Iran seeks influence in Central Asia
(Reuters)
Updated: 2006-07-27 10:01

Iranian President Mahmoud Ahmadinejad, seeking to boost Tehran's weight in Central Asia, met the leaders of Tajikistan and Afghanistan on Wednesday to forge closer ties among the Persian-speaking states.


Iranian President Mahmoud Ahmadinejad, right, meets with Afghan President Hamid Karzai in Dushanbe, Tajikistan, on Wednesday, July 26, 2006. Iran has sought closer ties with the ex-Soviet republics in Central Asia since they gained independence with the 1991 Soviet collapse.[AP]

But his talks with Afghan leader Hamid Karzai and Tajik President Imomali Rakhmonov, hailed by the three as a new era in their alliance, produced little substance apart from acknowledging each others' cultural proximity.

"We are united by a common language, culture and religion. It's impossible to divide us by borders or talk about our differences," he told reporters in the Tajik capital Dushanbe after talks with Karzai and Rakhmonov.
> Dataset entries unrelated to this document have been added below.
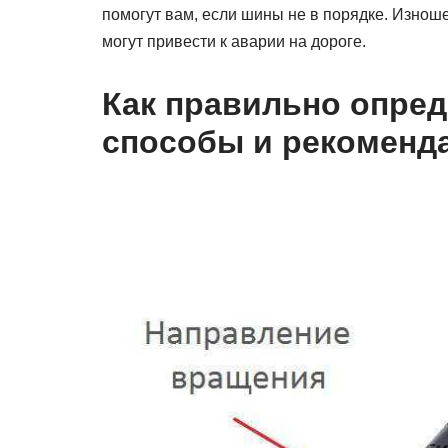
помогут вам, если шины не в порядке. Изнош
могут привести к аварии на дороге.
Как правильно опред
способы и рекоменд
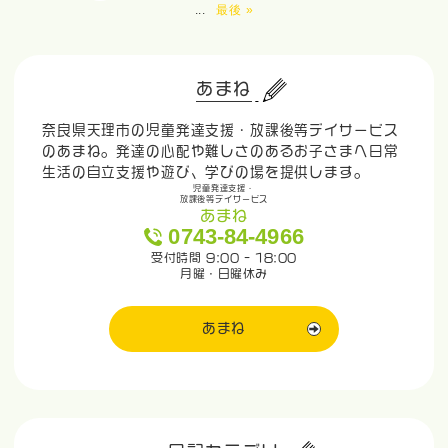
...
最後 »
あまね
奈良県天理市の児童発達支援・放課後等デイサービス
のあまね。発達の心配や難しさのあるお子さまへ日常
生活の自立支援や遊び、学びの場を提供します。
児童発達支援・
放課後等デイサービス
あまね
0743-84-4966
受付時間 9:00 - 18:00
月曜・日曜休み
あまね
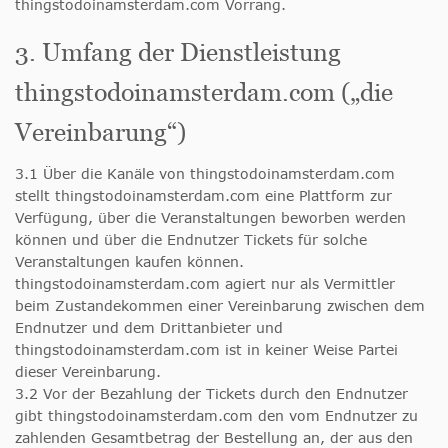
thingstodoinamsterdam.com Vorrang.
3. Umfang der Dienstleistung
thingstodoinamsterdam.com („die
Vereinbarung“)
3.1 Über die Kanäle von thingstodoinamsterdam.com
stellt thingstodoinamsterdam.com eine Plattform zur
Verfügung, über die Veranstaltungen beworben werden
können und über die Endnutzer Tickets für solche
Veranstaltungen kaufen können.
thingstodoinamsterdam.com agiert nur als Vermittler
beim Zustandekommen einer Vereinbarung zwischen dem
Endnutzer und dem Drittanbieter und
thingstodoinamsterdam.com ist in keiner Weise Partei
dieser Vereinbarung.
3.2 Vor der Bezahlung der Tickets durch den Endnutzer
gibt thingstodoinamsterdam.com den vom Endnutzer zu
zahlenden Gesamtbetrag der Bestellung an, der aus den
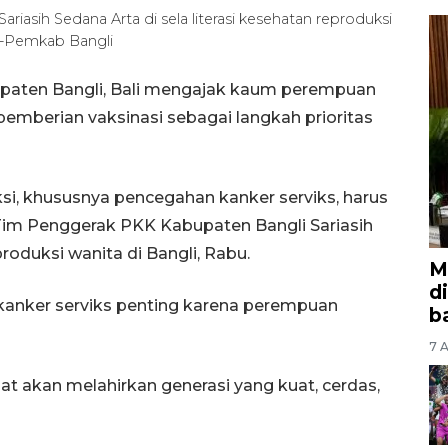
asih Sedana Arta di sela literasi kesehatan reproduksi
O-Pemkab Bangli
bupaten Bangli, Bali mengajak kaum perempuan
emberian vaksinasi sebagai langkah prioritas
si, khususnya pencegahan kanker serviks, harus
 Tim Penggerak PKK Kabupaten Bangli Sariasih
produksi wanita di Bangli, Rabu.
M
d
kanker serviks penting karena perempuan
b
7 A
akan melahirkan generasi yang kuat, cerdas,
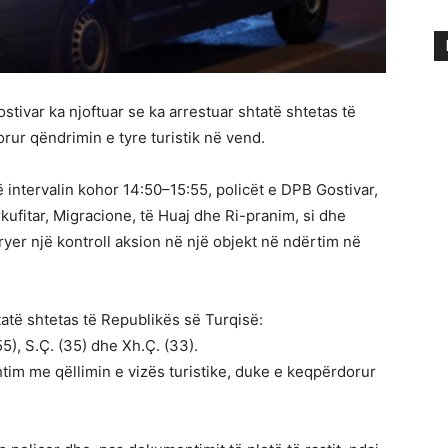
ivar ka njoftuar se ka arrestuar shtatë shtetas të
rur qëndrimin e tyre turistik në vend.
ë intervalin kohor 14:50–15:55, policët e DPB Gostivar,
fitar, Migracione, të Huaj dhe Ri-pranim, si dhe
ryer një kontroll aksion në një objekt në ndërtim në
htatë shtetas të Republikës së Turqisë:
 (55), S.Ç. (35) dhe Xh.Ç. (33).
im me qëllimin e vizës turistike, duke e keqpërdorur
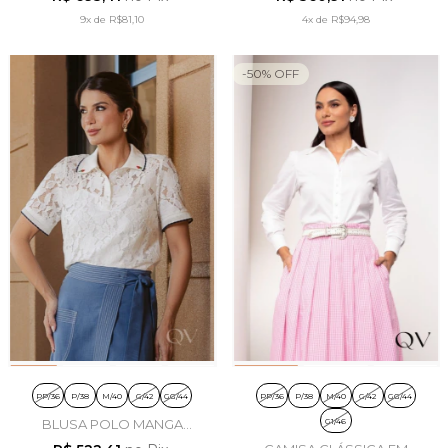
LUZIA FAZZOLLI
PRETO - LUZIA FAZZOLLI
9x
de
R$81,10
4x
de
R$94,98
-
50
%
OFF
PP/36
P/38
M/40
G/42
GG/44
PP/36
P/38
M/40
G/42
GG/44
G1/46
BLUSA POLO MANGA
CURTA EM RENDA OFF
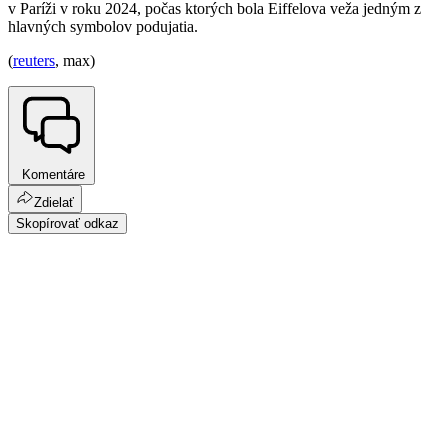
v Paríži v roku 2024, počas ktorých bola Eiffelova veža jedným z
hlavných symbolov podujatia.
(
reuters
, max)
Komentáre
Zdielať
Skopírovať odkaz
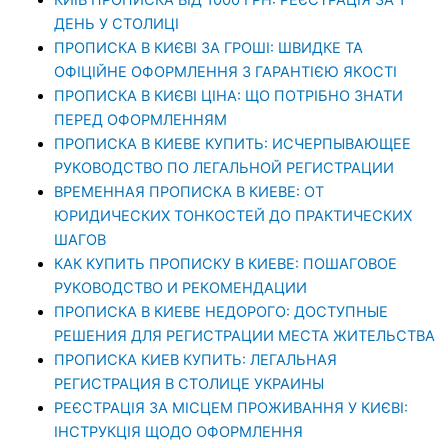
ДЕНЬ У СТОЛИЦІ
ПРОПИСКА В КИЄВІ ЗА ГРОШІ: ШВИДКЕ ТА
ОФІЦІЙНЕ ОФОРМЛЕННЯ З ГАРАНТІЄЮ ЯКОСТІ
ПРОПИСКА В КИЄВІ ЦІНА: ЩО ПОТРІБНО ЗНАТИ
ПЕРЕД ОФОРМЛЕННЯМ
ПРОПИСКА В КИЕВЕ КУПИТЬ: ИСЧЕРПЫВАЮЩЕЕ
РУКОВОДСТВО ПО ЛЕГАЛЬНОЙ РЕГИСТРАЦИИ
ВРЕМЕННАЯ ПРОПИСКА В КИЕВЕ: ОТ
ЮРИДИЧЕСКИХ ТОНКОСТЕЙ ДО ПРАКТИЧЕСКИХ
ШАГОВ
КАК КУПИТЬ ПРОПИСКУ В КИЕВЕ: ПОШАГОВОЕ
РУКОВОДСТВО И РЕКОМЕНДАЦИИ
ПРОПИСКА В КИЕВЕ НЕДОРОГО: ДОСТУПНЫЕ
РЕШЕНИЯ ДЛЯ РЕГИСТРАЦИИ МЕСТА ЖИТЕЛЬСТВА
ПРОПИСКА КИЕВ КУПИТЬ: ЛЕГАЛЬНАЯ
РЕГИСТРАЦИЯ В СТОЛИЦЕ УКРАИНЫ
РЕЄСТРАЦІЯ ЗА МІСЦЕМ ПРОЖИВАННЯ У КИЄВІ:
ІНСТРУКЦІЯ ЩОДО ОФОРМЛЕННЯ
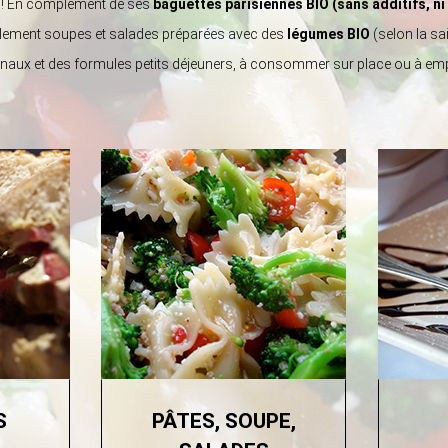
on ! En complément de ses
baguettes parisiennes BIO (sans additifs, n
ment soupes et salades préparées avec des
légumes BIO
(selon la sa
anaux et des formules petits déjeuners, à consommer sur place ou à emp
S
PÂTES, SOUPE,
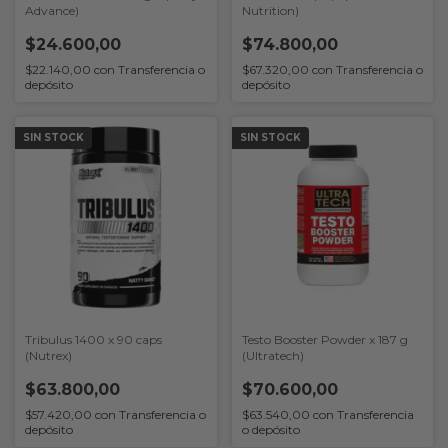
Advance)
Nutrition)
$24.600,00
$74.800,00
$22.140,00
con
Transferencia o
$67.320,00
con
Transferencia o
depósito
depósito
SIN STOCK
SIN STOCK
Tribulus 1400 x 90 caps
Testo Booster Powder x 187 g
(Nutrex)
(Ultratech)
$63.800,00
$70.600,00
$57.420,00
con
Transferencia o
$63.540,00
con
Transferencia
depósito
o depósito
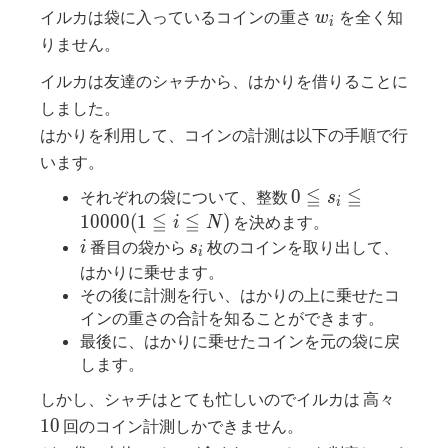
w_i
イルカは袋に入っているコインの重さ
を全く知
w
i
りません。
イルカは友達のシャチから、はかりを借りることに
しました。
はかりを利用して、コインの計測は以下の手順で行
います。
≦
≦
0≦s_i≦10000
0
それぞれの袋について、整数
s
i
(1≦i≦N)
≦
≦
1
0
0
0
0
(
1
)
を決めます。
i
N
i
s_i
番目の袋から
枚のコインを取り出して、
i
s
i
はかりに乗せます。
その後に計測を行い、はかりの上に乗せたコ
インの重さの合計を知ることができます。
最後に、はかりに乗せたコインを元の袋に戻
します。
10
しかし、シャチはとても忙しいのでイルカは 高々
1
0
回のコイン計測しかできません。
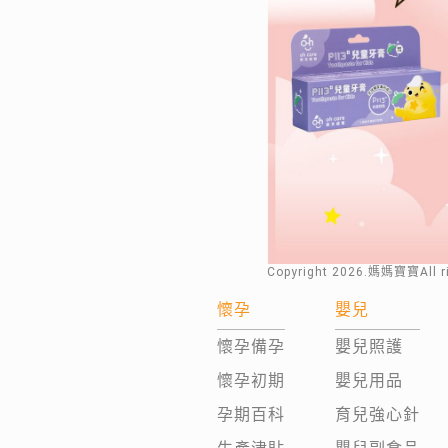
Copyright
2026
.媽媽寶寶All 
懷孕
嬰兒
懷孕備孕
嬰兒照護
懷孕初期
嬰兒用品
孕期百科
育兒強心針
"There are a number of global threats that unite us. Security in Tajikistan and Afghanistan increases Iran's security."

Iran is keen to strengthen its position in Central Asia, a former Soviet region with Muslim traditions, as it faces growing pressure from the West over its nuclear ambitions.

But it faces tough competition there from the United States, China and Russia who are all vying for influence in the resource-rich region.

Iran's alliance with Afghanistan, where the government is bolstered by U.S. troops, is uneasy, while another source of awkwardness is Washington's warm ties with ex-Soviet Tajikistan, a key partner in its operations in neighbouring Afghanistan.

The three carefully avoided geopolitical tensions in their talks in Dushanbe, stressing security and trade as a key element in their alliance.

"Afghanistan believes that it needs cooperation among us for its economic development," said Karzai. "Our economic stabilisation and security are in the interests of all the three countries and the region as a whole."

Tajikistan's Rakhmonov, his impoverished country still recovering from a civil war in the 1990s, proposed building a road linking the three states to boost trade and develop his country's vast hydroelectricity resources.

Ahmadinejad, speaking at the opening ceremony of an Iran-sponsored tunnel in Tajikistan, said he felt at home in the fellow Persian-speaking nation whose national flag is almost identical to that of Iran.

"I look at you and I see Iranians," he told a cheering crowd at the tunnel's construction site hidden high in the mountains north of Dushanbe.

"We are united by Islam. And the tears of happiness I see in your eyes are our happiness too."